Alfred Patrick Addaquay (born 17 September 1985) is an Associate Professor of Musicology at the department of music (University of Ghana). He is a product of the Mfantsipim School and the University of Cape Coast. He has several publications and compositions to his name and performed his first oratorio, titled "Laudateur Christus", an African Cantata named Afe Nsakrae, a Ghanaian Sonata kyekyekule, a Concerto titled "Sanku Concerto" and many more

==Early life and education==
Alfred Patrick Addaquay was born in Kumasi in the Ashanti Region of Ghana. He was enrolled at the Kwame Nkrumah University of Science and Technology primary school. He started learning to play the piano at an early age and continued all through his primary education. Addaquay's music skills was first came to the fore from 1994 when he played for several Ghanaian choral groups. He was admitted to the elite Mfantsipim School in the year 2001, Cape Coast. Upon being admitted to Mfantsipim School, a new set of audience became aware of his music skills and he was appointed the school's junior organist in form one and later became the school's principal organist. From 2001 to 2004 he really entertained students and teachers of the school with his music talent in such a way that he was always a topic to discuss by students, parents and old boys of the school. He was mentored by Peter Lyte Koomson, a music tutor at the school. Whilst at Mfantsipim School, he received several music prizes and was awarded the discovery of the year 2002 by the school. He was the first recipient of the award. In 2003, he received the "Initiative & Drive" award for his keyboard performances.

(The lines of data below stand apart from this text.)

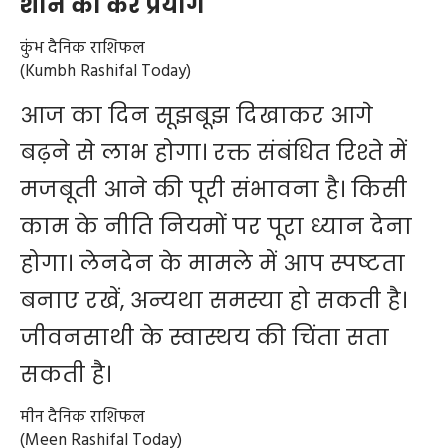
शनि को करें प्रयोग
कुंभ दैनिक राशिफल
(Kumbh Rashifal Today)
आज का दिन सूझबूझ दिखाकर आगे
बढ़ने से लाभ होगा। रक्त संबंधित रिश्ते में
मजबूती आने की पूरी संभावना है। किसी
काम के नीति नियमों पर पूरा ध्यान देना
होगा। लेनदेन के मामले में आप स्पष्टता
बनाए रखें, अन्यथा समस्या हो सकती है।
जीवनसाथी के स्वास्थय की चिंता सता
सकती है।
मीन दैनिक राशिफल
(Meen Rashifal Today)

After graduation from Mfantsipim in 2004, Addaquay gained admission to the University of Cape Coast. He graduated in 2009 with a Bachelor of Music degree. He enrolled at the same university and pursued a Master of Philosophy in music theory and composition. He continued with his PhD (in music theory and Composition) and successfully completed in March 2020. He was appointed as a Lecturer in the University of Ghana on November 2021. He became a senior lecturer in the year 2024 and promoted to the rank of an Associate Professor in Musicology on September 2026.

==Music career==
Addaquay composed his first oratorio, comprising 32 classical music pieces, in 2006, at the age of 20; it was called "Laudate". The two-hour oratorio, performed before an audience at the University of Cape Coast Auditorium, was the first of its kind in Ghana in 2005. His compositions include a cantata titled "Afe Nsakrae". In 2016, Addaquay revised his first oratorio and called it the Laudatur Christus.